● **SUPPLIED RECORDS**
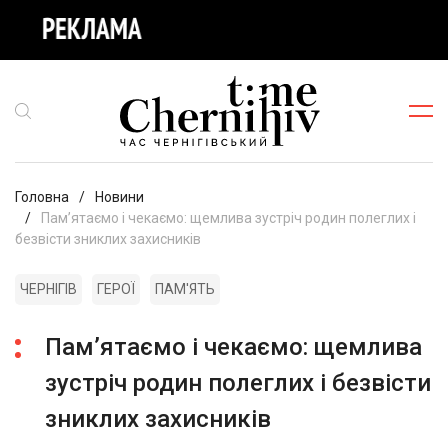
Головна
Новини
Пам’ятаємо і чекаємо: щемлива зустріч родин полеглих і
безвісти зниклих захисників
ЧЕРНІГІВ
ГЕРОЇ
ПАМ'ЯТЬ
Пам’ятаємо і чекаємо: щемлива
зустріч родин полеглих і безвісти
зниклих захисників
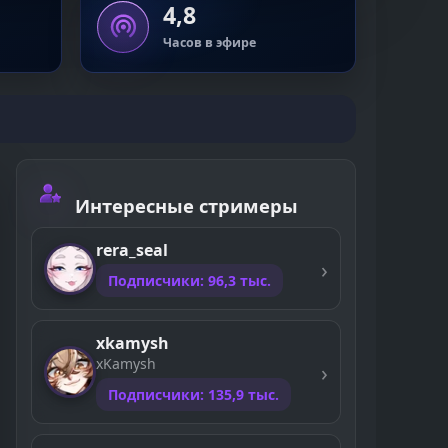
4,8
Часов в эфире
Интересные стримеры
rera_seal
Подписчики: 96,3 тыс.
xkamysh
xKamysh
Подписчики: 135,9 тыс.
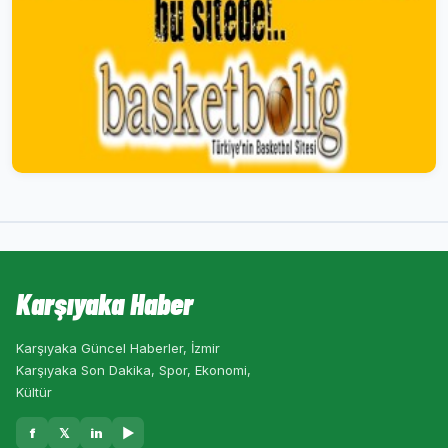
Karşıyaka Haber
Karşıyaka Güncel Haberler, İzmir
Karşıyaka Son Dakika, Spor, Ekonomi,
Kültür
f
𝕏
in
▶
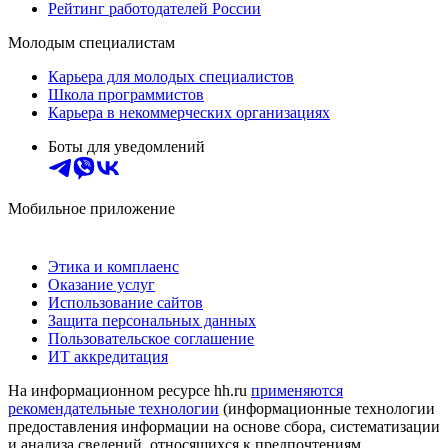
Рейтинг работодателей России
Молодым специалистам
Карьера для молодых специалистов
Школа программистов
Карьера в некоммерческих организациях
Боты для уведомлений
Мобильное приложение
Этика и комплаенс
Оказание услуг
Использование сайтов
Защита персональных данных
Пользовательское соглашение
ИТ аккредитация
На информационном ресурсе hh.ru
применяются
рекомендательные технологии
(информационные технологии
предоставления информации на основе сбора, систематизации
и анализа сведений, относящихся к предпочтениям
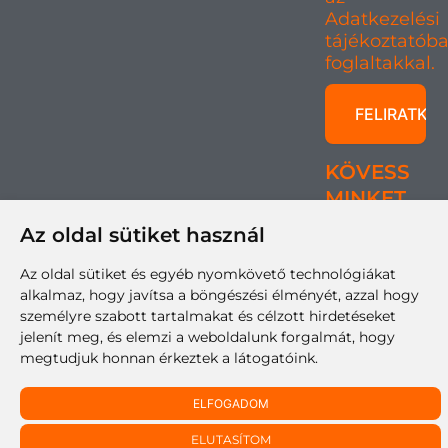
Adatkezelési
tájékoztatób
foglaltakkal.
KÖVESS
MINKET
Az oldal sütiket használ
Az oldal sütiket és egyéb nyomkövető technológiákat
RK-TEAM Digital Kft. – Industry
4
You 2026 © Minden jog fenntartva! |
alkalmaz, hogy javítsa a böngészési élményét, azzal hogy
Adatkezelési tájékoztató
Süti tájékoztató
személyre szabott tartalmakat és célzott hirdetéseket
|
jelenít meg, és elemzi a weboldalunk forgalmát, hogy
megtudjuk honnan érkeztek a látogatóink.
ELFOGADOM
ELUTASÍTOM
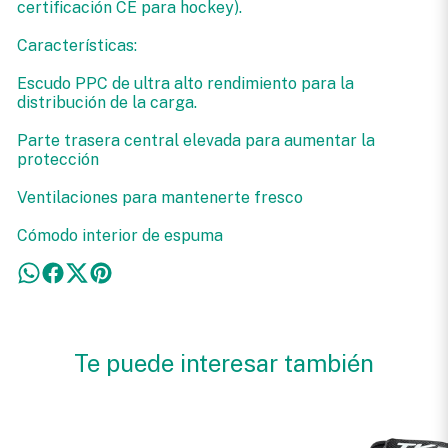
certificación CE para hockey).
Características:
Escudo PPC de ultra alto rendimiento para la
distribución de la carga.
Parte trasera central elevada para aumentar la
protección
Ventilaciones para mantenerte fresco
Cómodo interior de espuma
Te puede interesar también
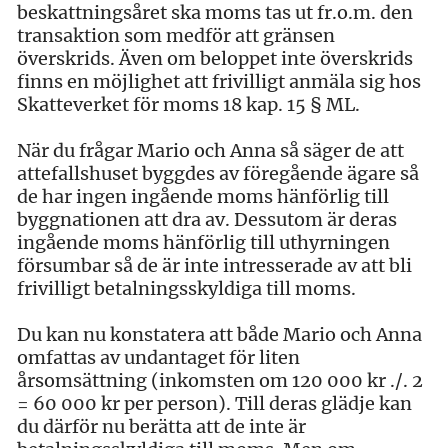
beskattningsåret ska moms tas ut fr.o.m. den
transaktion som medför att gränsen
överskrids. Även om beloppet inte överskrids
finns en möjlighet att frivilligt anmäla sig hos
Skatteverket för moms 18 kap. 15 § ML.
När du frågar Mario och Anna så säger de att
attefallshuset byggdes av föregående ägare så
de har ingen ingående moms hänförlig till
byggnationen att dra av. Dessutom är deras
ingående moms hänförlig till uthyrningen
försumbar så de är inte intresserade av att bli
frivilligt betalningsskyldiga till moms.
Du kan nu konstatera att både Mario och Anna
omfattas av undantaget för liten
årsomsättning (inkomsten om 120 000 kr ./. 2
= 60 000 kr per person). Till deras glädje kan
du därför nu berätta att de inte är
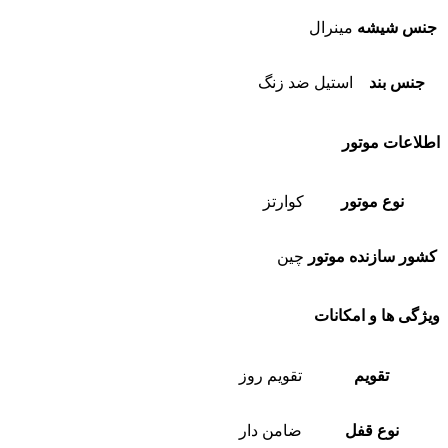
جنس شیشه
مینرال
جنس بند
استیل ضد زنگ
اطلاعات موتور
نوع موتور
کوارتز
کشور سازنده موتور
چین
ویژگی ها و امکانات
تقویم
تقویم روز
نوع قفل
ضامن دار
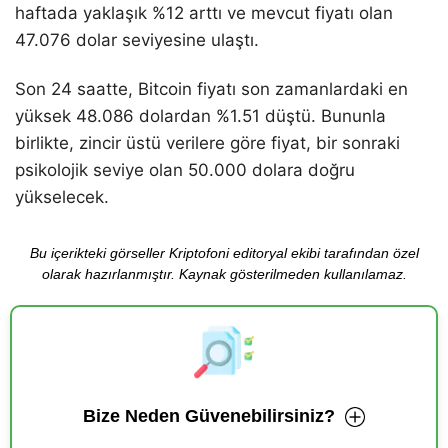
haftada yaklaşık %12 arttı ve mevcut fiyatı olan
47.076 dolar seviyesine ulaştı.
Son 24 saatte, Bitcoin fiyatı son zamanlardaki en
yüksek 48.086 dolardan %1.51 düştü. Bununla
birlikte, zincir üstü verilere göre fiyat, bir sonraki
psikolojik seviye olan 50.000 dolara doğru
yükselecek.
Bu içerikteki görseller Kriptofoni editoryal ekibi tarafından özel
olarak hazırlanmıştır. Kaynak gösterilmeden kullanılamaz.
Bize Neden Güvenebilirsiniz?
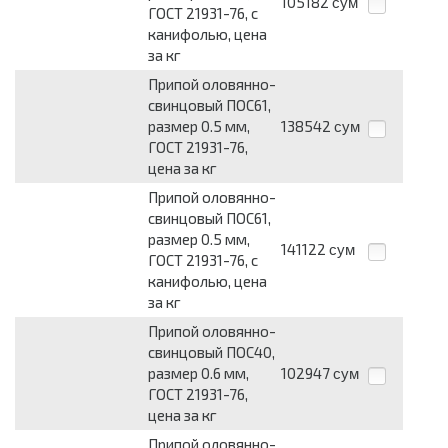
105182
сум
ГОСТ 21931-76, с
канифолью, цена
за кг
Припой оловянно-
свинцовый ПОС61,
размер 0.5 мм,
138542
сум
ГОСТ 21931-76,
цена за кг
Припой оловянно-
свинцовый ПОС61,
размер 0.5 мм,
141122
сум
ГОСТ 21931-76, с
канифолью, цена
за кг
Припой оловянно-
свинцовый ПОС40,
размер 0.6 мм,
102947
сум
ГОСТ 21931-76,
цена за кг
Припой оловянно-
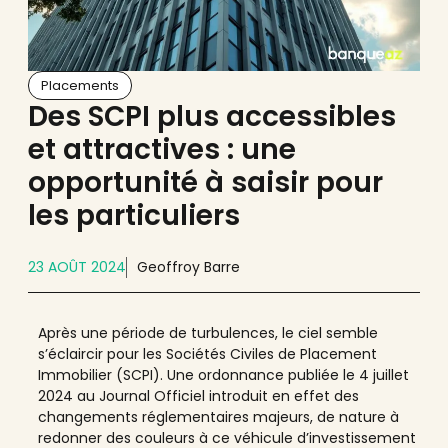
Placements
Des SCPI plus accessibles
et attractives : une
opportunité à saisir pour
les particuliers
23 AOÛT 2024
Geoffroy Barre
Après une période de turbulences, le ciel semble
s’éclaircir pour les Sociétés Civiles de Placement
Immobilier (SCPI). Une ordonnance publiée le 4 juillet
2024 au Journal Officiel introduit en effet des
changements réglementaires majeurs, de nature à
redonner des couleurs à ce véhicule d’investissement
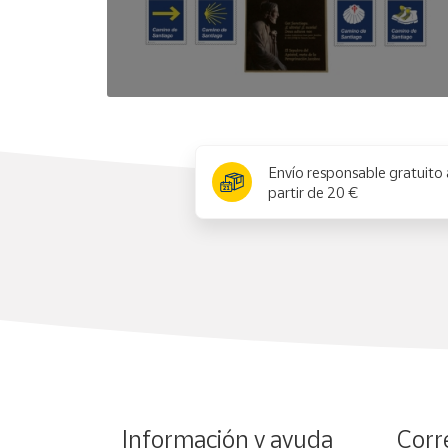
x
Envío responsable gratuito 
partir de 20 €
Información y ayuda
Corr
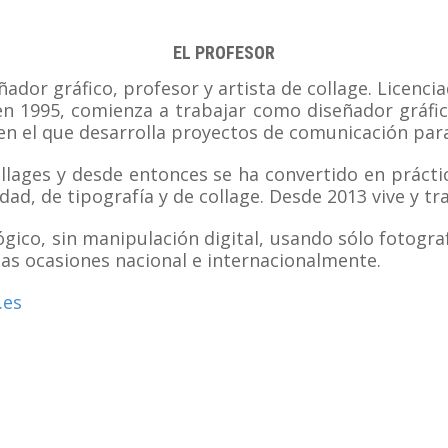
EL PROFESOR
ador gráfico, profesor y artista de collage. Licenc
 1995, comienza a trabajar como diseñador gráfico
en el que desarrolla proyectos de comunicación para 
ollages y desde entonces se ha convertido en práct
idad, de tipografía y de collage. Desde 2013 vive y tr
gico, sin manipulación digital, usando sólo fotogra
as ocasiones nacional e internacionalmente.
s ​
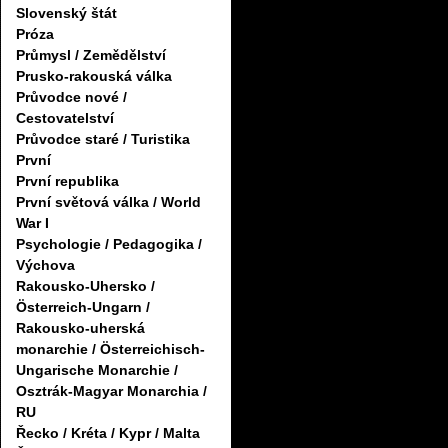
Slovenský štát
Próza
Průmysl / Zemědělství
Prusko-rakouská válka
Průvodce nové /
Cestovatelství
Průvodce staré / Turistika
První
První republika
První světová válka / World
War I
Psychologie / Pedagogika /
Výchova
Rakousko-Uhersko /
Österreich-Ungarn /
Rakousko-uherská
monarchie / Österreichisch-
Ungarische Monarchie /
Osztrák-Magyar Monarchia /
RU
Řecko / Kréta / Kypr / Malta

● **PROBLEM**
From the first line above to the last, copy the records exactly but omit the pictures.

● **THE ANSWER**
Головна
Новини
Пам’ятаємо і чекаємо: щемлива зустріч родин полеглих і
безвісти зниклих захисників
ЧЕРНІГІВ
ГЕРОЇ
ПАМ'ЯТЬ
Пам’ятаємо і чекаємо: щемлива
зустріч родин полеглих і безвісти
зниклих захисників
4,8
Часов в эфире
Интересные стримеры
rera_seal
Подписчики: 96,3 тыс.
xkamysh
xKamysh
Подписчики: 135,9 тыс.
Karşıyaka Haber
Karşıyaka Güncel Haberler, İzmir
Karşıyaka Son Dakika, Spor, Ekonomi,
Kültür
f
𝕏
in
▶
Рейтинг работодателей России
Молодым специалистам
Карьера для молодых специалистов
Школа программистов
Карьера в некоммерческих организациях
Боты для уведомлений
Мобильное приложение
Этика и комплаенс
Оказание услуг
Использование сайтов
Защита персональных данных
Пользовательское соглашение
ИТ аккредитация
На информационном ресурсе hh.ru
применяются
рекомендательные технологии
(информационные технологии
предоставления информации на основе сбора, систематизации
и анализа сведений, относящихся к предпочтениям
Adatkezelési
tájékoztatób
foglaltakkal.
KÖVESS
MINKET
Az oldal sütiket használ
Az oldal sütiket és egyéb nyomkövető technológiákat
RK-TEAM Digital Kft. – Industry
4
You 2026 © Minden jog fenntartva! |
alkalmaz, hogy javítsa a böngészési élményét, azzal hogy
Adatkezelési tájékoztató
Süti tájékoztató
személyre szabott tartalmakat és célzott hirdetéseket
|
jelenít meg, és elemzi a weboldalunk forgalmát, hogy
megtudjuk honnan érkeztek a látogatóink.
ELFOGADOM
ELUTASÍTOM
certificación CE para hockey).
Características:
Escudo PPC de ultra alto rendimiento para la
distribución de la carga.
Parte trasera central elevada para aumentar la
protección
Ventilaciones para mantenerte fresco
Cómodo interior de espuma
Te puede interesar también
beskattningsåret ska moms tas ut fr.o.m. den
transaktion som medför att gränsen
överskrids. Även om beloppet inte överskrids
finns en möjlighet att frivilligt anmäla sig hos
Skatteverket för moms 18 kap. 15 § ML.
När du frågar Mario och Anna så säger de att
attefallshuset byggdes av föregående ägare så
de har ingen ingående moms hänförlig till
byggnationen att dra av. Dessutom är deras
ingående moms hänförlig till uthyrningen
försumbar så de är inte intresserade av att bli
frivilligt betalningsskyldiga till moms.
Du kan nu konstatera att både Mario och Anna
omfattas av undantaget för liten
årsomsättning (inkomsten om 120 000 kr ./. 2
= 60 000 kr per person). Till deras glädje kan
du därför nu berätta att de inte är
جنس شیشه
مینرال
جنس بند
استیل ضد زنگ
اطلاعات موتور
نوع موتور
کوارتز
کشور سازنده موتور
چین
ویژگی ها و امکانات
تقویم
تقویم روز
نوع قفل
ضامن دار
haftada yaklaşık %12 arttı ve mevcut fiyatı olan
47.076 dolar seviyesine ulaştı.
Son 24 saatte, Bitcoin fiyatı son zamanlardaki en
yüksek 48.086 dolardan %1.51 düştü. Bununla
birlikte, zincir üstü verilere göre fiyat, bir sonraki
psikolojik seviye olan 50.000 dolara doğru
yükselecek.
Bu içerikteki görseller Kriptofoni editoryal ekibi tarafından özel
olarak hazırlanmıştır. Kaynak gösterilmeden kullanılamaz.
Bize Neden Güvenebilirsiniz?
105182
сум
ГОСТ 21931-76, с
канифолью, цена
за кг
Припой оловянно-
свинцовый ПОС61,
размер 0.5 мм,
138542
сум
ГОСТ 21931-76,
цена за кг
Припой оловянно-
свинцовый ПОС61,
размер 0.5 мм,
141122
сум
ГОСТ 21931-76, с
канифолью, цена
за кг
Припой оловянно-
свинцовый ПОС40,
размер 0.6 мм,
102947
сум
ГОСТ 21931-76,
цена за кг
Припой оловянно-
Placements
Des SCPI plus accessibles
et attractives : une
opportunité à saisir pour
les particuliers
23 AOÛT 2024
Geoffroy Barre
Après une période de turbulences, le ciel semble
s’éclaircir pour les Sociétés Civiles de Placement
Immobilier (SCPI). Une ordonnance publiée le 4 juillet
2024 au Journal Officiel introduit en effet des
changements réglementaires majeurs, de nature à
redonner des couleurs à ce véhicule d’investissement
x
Envío responsable gratuito 
partir de 20 €
Información y ayuda
Corr
EL PROFESOR
ador gráfico, profesor y artista de collage. Licenc
 1995, comienza a trabajar como diseñador gráfico
en el que desarrolla proyectos de comunicación para 
ollages y desde entonces se ha convertido en práct
idad, de tipografía y de collage. Desde 2013 vive y tr
gico, sin manipulación digital, usando sólo fotogra
as ocasiones nacional e internacionalmente.
s ​
Slovenský štát
Próza
Průmysl / Zemědělství
Prusko-rakouská válka
Průvodce nové /
Cestovatelství
Průvodce staré / Turistika
První
První republika
První světová válka / World
War I
Psychologie / Pedagogika /
Výchova
Rakousko-Uhersko /
Österreich-Ungarn /
Rakousko-uherská
monarchie / Österreichisch-
Ungarische Monarchie /
Osztrák-Magyar Monarchia /
RU
Řecko / Kréta / Kypr / Malta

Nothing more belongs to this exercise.